Across all models, the correlation between psychometric test scores and downstream task outcomes is weakly negative (ρ ≈ ‑0.31 to ‑0.62). In many cases, higher “sexism” or “racism” scores predict less biased behavior in the downstream task, and higher morality scores sometimes correspond to more conservative advice. This inverse relationship indicates that the self‑report style scores do not capture the models’ actual decision‑making or generation patterns in applied contexts.

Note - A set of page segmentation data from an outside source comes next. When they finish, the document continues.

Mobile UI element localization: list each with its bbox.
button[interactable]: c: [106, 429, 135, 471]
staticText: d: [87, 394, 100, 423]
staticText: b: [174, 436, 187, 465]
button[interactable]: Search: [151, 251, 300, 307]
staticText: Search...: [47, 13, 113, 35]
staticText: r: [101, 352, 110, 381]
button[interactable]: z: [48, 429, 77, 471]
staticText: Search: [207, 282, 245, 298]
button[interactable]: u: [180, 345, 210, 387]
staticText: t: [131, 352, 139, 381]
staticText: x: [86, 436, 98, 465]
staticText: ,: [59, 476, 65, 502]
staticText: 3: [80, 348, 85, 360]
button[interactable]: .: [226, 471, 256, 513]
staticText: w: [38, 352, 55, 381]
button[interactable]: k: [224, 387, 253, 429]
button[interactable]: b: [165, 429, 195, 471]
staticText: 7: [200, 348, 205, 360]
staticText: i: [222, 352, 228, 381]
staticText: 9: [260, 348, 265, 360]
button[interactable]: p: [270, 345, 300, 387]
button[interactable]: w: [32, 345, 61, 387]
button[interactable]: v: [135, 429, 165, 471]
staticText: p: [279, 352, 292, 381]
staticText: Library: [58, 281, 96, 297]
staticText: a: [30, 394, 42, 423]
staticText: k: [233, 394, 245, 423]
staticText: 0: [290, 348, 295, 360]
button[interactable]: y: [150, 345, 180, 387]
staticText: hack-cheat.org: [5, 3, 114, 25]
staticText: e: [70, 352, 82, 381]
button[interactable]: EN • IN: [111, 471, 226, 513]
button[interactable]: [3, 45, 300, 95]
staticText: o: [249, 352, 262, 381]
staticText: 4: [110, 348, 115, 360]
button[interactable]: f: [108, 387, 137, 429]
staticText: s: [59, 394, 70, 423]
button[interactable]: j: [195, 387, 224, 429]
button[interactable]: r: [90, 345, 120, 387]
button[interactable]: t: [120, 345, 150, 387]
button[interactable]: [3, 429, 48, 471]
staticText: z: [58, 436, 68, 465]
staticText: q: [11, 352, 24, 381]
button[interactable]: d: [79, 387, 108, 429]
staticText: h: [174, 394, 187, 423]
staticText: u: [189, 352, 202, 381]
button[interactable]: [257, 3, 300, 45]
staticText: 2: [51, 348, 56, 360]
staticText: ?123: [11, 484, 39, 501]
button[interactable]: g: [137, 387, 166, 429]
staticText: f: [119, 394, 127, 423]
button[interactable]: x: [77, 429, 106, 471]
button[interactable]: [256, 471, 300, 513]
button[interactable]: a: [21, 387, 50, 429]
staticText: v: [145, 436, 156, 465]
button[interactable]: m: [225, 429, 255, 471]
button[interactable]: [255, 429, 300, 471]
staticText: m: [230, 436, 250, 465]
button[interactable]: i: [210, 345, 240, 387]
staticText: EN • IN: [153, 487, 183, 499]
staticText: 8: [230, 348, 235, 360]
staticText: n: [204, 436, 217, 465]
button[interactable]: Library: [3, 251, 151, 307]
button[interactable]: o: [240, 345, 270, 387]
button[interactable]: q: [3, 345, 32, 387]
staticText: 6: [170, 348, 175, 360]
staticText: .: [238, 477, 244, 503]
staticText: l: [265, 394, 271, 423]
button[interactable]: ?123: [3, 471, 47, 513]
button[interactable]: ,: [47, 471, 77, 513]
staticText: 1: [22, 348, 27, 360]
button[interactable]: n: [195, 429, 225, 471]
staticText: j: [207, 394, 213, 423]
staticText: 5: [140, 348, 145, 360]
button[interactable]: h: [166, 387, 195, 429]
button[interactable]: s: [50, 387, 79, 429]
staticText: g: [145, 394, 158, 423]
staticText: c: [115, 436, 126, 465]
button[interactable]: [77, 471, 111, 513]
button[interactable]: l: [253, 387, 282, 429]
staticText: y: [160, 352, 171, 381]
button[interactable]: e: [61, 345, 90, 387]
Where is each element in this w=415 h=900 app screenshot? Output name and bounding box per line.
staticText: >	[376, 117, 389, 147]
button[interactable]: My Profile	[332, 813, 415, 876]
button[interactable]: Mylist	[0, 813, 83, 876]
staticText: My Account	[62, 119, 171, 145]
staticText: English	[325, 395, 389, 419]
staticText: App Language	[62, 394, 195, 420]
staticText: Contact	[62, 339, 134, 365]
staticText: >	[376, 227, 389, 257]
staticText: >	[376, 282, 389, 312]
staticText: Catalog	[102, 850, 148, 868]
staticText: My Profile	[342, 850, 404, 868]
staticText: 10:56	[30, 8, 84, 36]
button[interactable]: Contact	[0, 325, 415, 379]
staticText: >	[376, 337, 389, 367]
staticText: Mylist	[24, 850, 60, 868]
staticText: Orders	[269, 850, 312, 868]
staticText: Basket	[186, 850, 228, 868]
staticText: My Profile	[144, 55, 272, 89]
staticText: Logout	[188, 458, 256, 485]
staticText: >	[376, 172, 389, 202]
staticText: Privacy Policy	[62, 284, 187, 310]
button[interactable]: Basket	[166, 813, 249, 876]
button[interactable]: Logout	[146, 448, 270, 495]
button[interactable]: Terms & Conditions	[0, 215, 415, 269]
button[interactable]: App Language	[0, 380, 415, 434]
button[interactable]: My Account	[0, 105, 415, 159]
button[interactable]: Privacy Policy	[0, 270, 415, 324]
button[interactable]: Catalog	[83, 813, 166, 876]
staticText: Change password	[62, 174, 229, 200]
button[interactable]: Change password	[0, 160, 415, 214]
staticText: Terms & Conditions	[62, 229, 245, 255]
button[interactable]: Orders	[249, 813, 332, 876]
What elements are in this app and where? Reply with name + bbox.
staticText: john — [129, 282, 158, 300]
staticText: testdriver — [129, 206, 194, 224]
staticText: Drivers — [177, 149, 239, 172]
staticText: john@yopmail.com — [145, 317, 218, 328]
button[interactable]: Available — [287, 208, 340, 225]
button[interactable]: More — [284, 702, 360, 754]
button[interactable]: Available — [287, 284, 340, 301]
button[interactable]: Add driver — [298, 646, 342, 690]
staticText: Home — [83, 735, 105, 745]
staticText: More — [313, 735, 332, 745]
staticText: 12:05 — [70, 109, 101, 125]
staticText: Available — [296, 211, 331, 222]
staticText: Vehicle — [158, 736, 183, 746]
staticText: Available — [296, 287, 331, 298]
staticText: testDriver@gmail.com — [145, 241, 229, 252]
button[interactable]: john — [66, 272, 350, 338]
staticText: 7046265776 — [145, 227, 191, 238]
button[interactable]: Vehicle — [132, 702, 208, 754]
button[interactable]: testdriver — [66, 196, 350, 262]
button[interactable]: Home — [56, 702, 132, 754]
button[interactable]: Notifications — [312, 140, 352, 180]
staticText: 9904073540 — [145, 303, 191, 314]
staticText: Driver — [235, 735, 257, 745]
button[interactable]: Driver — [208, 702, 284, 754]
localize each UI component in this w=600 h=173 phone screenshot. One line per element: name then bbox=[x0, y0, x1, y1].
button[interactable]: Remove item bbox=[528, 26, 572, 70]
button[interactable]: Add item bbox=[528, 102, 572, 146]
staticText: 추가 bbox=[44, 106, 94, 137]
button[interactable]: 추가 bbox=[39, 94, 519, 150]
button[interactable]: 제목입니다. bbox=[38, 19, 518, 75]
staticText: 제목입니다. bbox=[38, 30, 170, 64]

Implications and contributions
The paper demonstrates that while LLMs can exhibit internal consistency and preserve some inter‑construct relationships, human‑centric psychometric instruments lack ecological validity when transferred directly to LLMs. The findings caution against naïve adoption of existing questionnaires for model evaluation, especially when the goal is to predict real‑world harms or ethical behavior. The authors argue for the development of LLM‑specific psychometric tools that account for prompt sensitivity, generative answer formats, and the distinction between “individual” model assessment versus population‑level behavior.

Limitations and future directions
Key limitations include the absence of a human baseline for direct comparison, reliance on fixed‑choice Likert items that may not align with the open‑ended nature of LLM outputs, and the treatment of each model as an “individual” rather than a component of a broader ecosystem. Future work should explore adaptive item response theory for LLMs, multi‑modal or free‑response psychometrics, and hybrid evaluation frameworks that combine human judgments with model‑generated data.

In sum, the study provides a rigorous, dual‑axis validation of psychometric testing for LLMs, revealing moderate reliability but poor ecological validity, and thereby highlighting the need for bespoke, behavior‑grounded assessment tools before such scores can be trusted for safety, fairness, or alignment research.